Connect the Take Snapshot step's input to the data you'd like to capture in a Snapshot. When the Workfow is run, a new batch of data will be created.

This data can then be added to an existing or new Dataset:

  • Select an existing one from the Dataset list.

  • Use Create new Dataset to create a new one.

    • Name - add a name as it will appear in Data Studio.
    • Summary - an optional short summary of the Dataset.
    • Description - an optional, longer description.
    • Dataset type - choose one of the options: Single batch will write the latest data to the Dataset and keep no history. Multi batch will retain older data in the Dataset allowing for trend analysis.
    • Interactivity - This option will only be available if you're making a copy of Results by rule or Results by group from the Validate step. Selecting Interactive (with drill down) will result in a Dataset that allows users to drill into the underlying data and view the passing/failing rows for the rules/rule groups.
    • Add Batch Timestamp Column - When selected, an additional column will be added to the Dataset, recording the timestamp that the batch was created. This option is useful for trend analysis.
    • Allow automatic batch deletion - This will ensure that data batches which have been used in a Workflow are deleted after they have been processed (i.e. after the Workflow using those batches has been run). This option is intended to be used so that no batch is processed through a Workflow twice. It's used in conjunction with the Delete batches on completion setting in the Source step.
    • Allow auto-refresh - Not applicable to Snapshots.
    • Publish to ODBC - Make the Dataset visible through ODBC connections.
    • Compression level - Choose one of the options: Row-based to store data by row, Column-based to store data by column or None to not use compression for this Snapshot. The value selected by default is determined by what's been specified in Settings > Performance > Compression. Find out more about the compression levels.

Using Snapshots

Snapshots can be used like other Datasets:

  • As a Workflow source - add a Source step to a Workflow and select the required Snapshot Dataset.
  • As a View source - choose the required Snapshot Dataset when creating a View.

Snapshot schema changes

You may want to update the schema if columns have been added/removed when writing data to a Snapshot.

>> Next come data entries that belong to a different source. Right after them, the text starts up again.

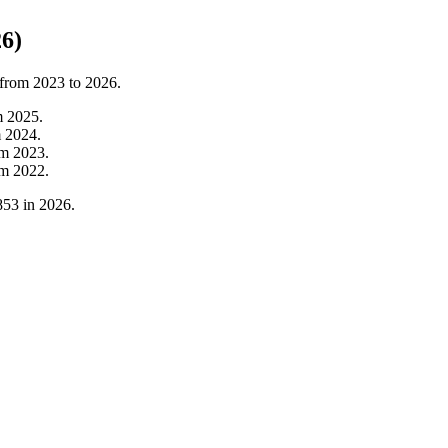
6)
 from
2023
to
2026
.
m
2025
.
m
2024
.
om
2023
.
om
2022
.
853
in
2026
.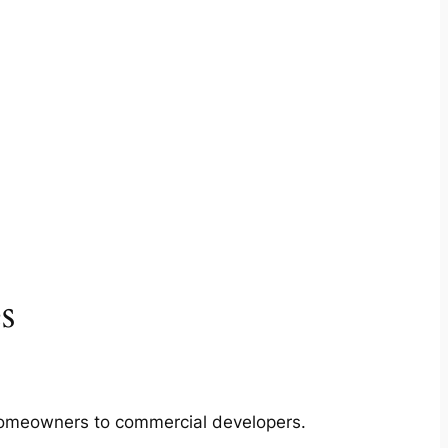
s
m homeowners to commercial developers.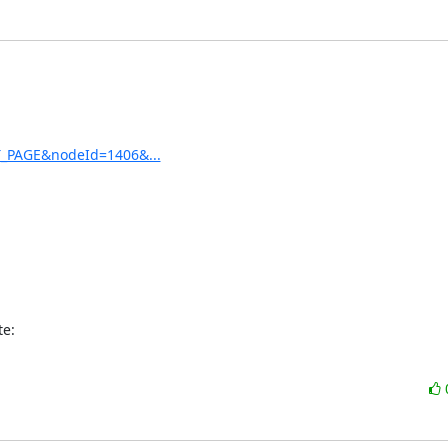
ET_PAGE&nodeId=1406&...
te: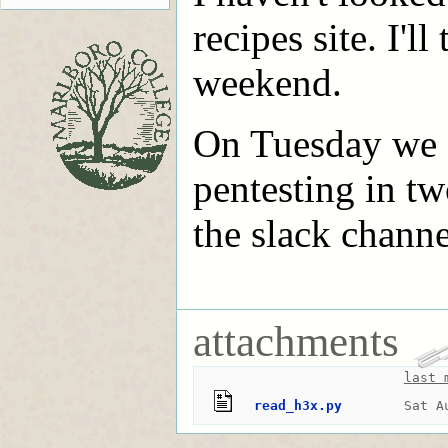
recipes site. I'l
weekend.
On Tuesday we d
pentesting in tw
the slack chann
attachments
last 
read_h3x.py
Sat A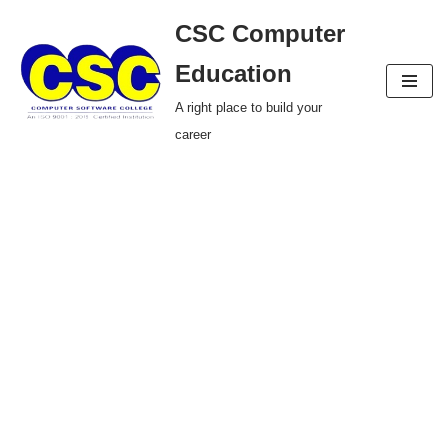
CSC Computer
Skip
Education
to
A right place to build your
content
career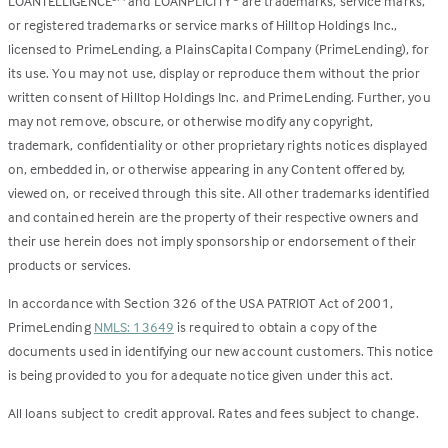
LOANTELLIGENCE
and LOANPLICITY
are trademarks, service marks,
or registered trademarks or service marks of Hilltop Holdings Inc.,
licensed to PrimeLending, a PlainsCapital Company (PrimeLending), for
its use. You may not use, display or reproduce them without the prior
written consent of Hilltop Holdings Inc. and PrimeLending. Further, you
may not remove, obscure, or otherwise modify any copyright,
trademark, confidentiality or other proprietary rights notices displayed
on, embedded in, or otherwise appearing in any Content offered by,
viewed on, or received through this site. All other trademarks identified
and contained herein are the property of their respective owners and
their use herein does not imply sponsorship or endorsement of their
products or services.
In accordance with Section 326 of the USA PATRIOT Act of 2001,
PrimeLending
NMLS: 13649
is required to obtain a copy of the
documents used in identifying our new account customers. This notice
is being provided to you for adequate notice given under this act.
All loans subject to credit approval. Rates and fees subject to change.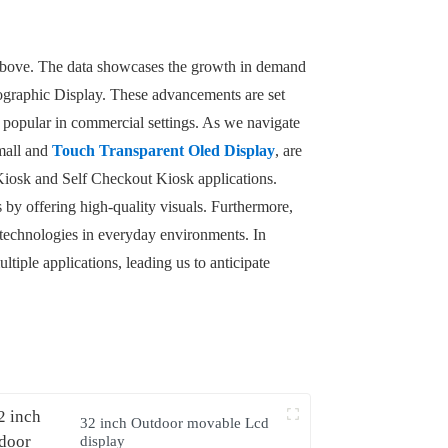
t above. The data showcases the growth in demand
lographic Display. These advancements are set
popular in commercial settings. As we navigate
Small and
Touch Transparent Oled Display
, are
e Kiosk and Self Checkout Kiosk applications.
 by offering high-quality visuals. Furthermore,
 technologies in everyday environments. In
tiple applications, leading us to anticipate
32 inch Outdoor movable Lcd
display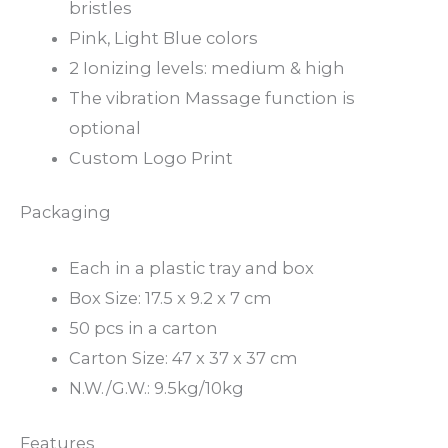
bristles
Pink, Light Blue colors
2 Ionizing levels: medium & high
The vibration Massage function is
optional
Custom Logo Print
Packaging
Each in a plastic tray and box
Box Size: 17.5 x 9.2 x 7 cm
50 pcs in a carton
Carton Size: 47 x 37 x 37 cm
N.W./G.W.: 9.5kg/10kg
Features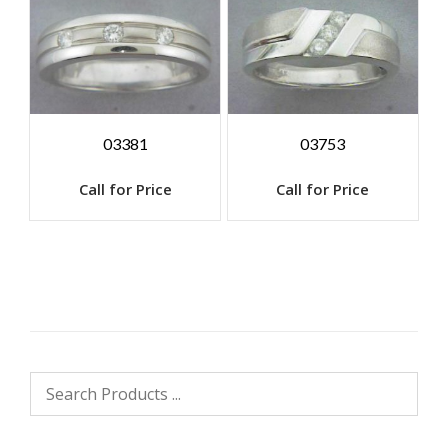
03381
03753
Call for Price
Call for Price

Resolving Snapshot warnings

A summary of the unresolved changes will appear as a warning on the step. To fix this, you can change the input or resolve the conflicts. Click Update schema: {X} schema change(s) to open the Update Schema dialog (where {X} is the number of changes found) to see a consolidated list of existing, new and missing columns.

You can now:

  • Include or Exclude new columns in the Snapshot's schema. You can change this at any point later.
  • Set all missing mandatory columns as Optional. Optional columns will be retained and filled with empty values in the target Dataset.

Click Apply to update the schema. The step will become valid and you'll be able view the step results/run the Workflow.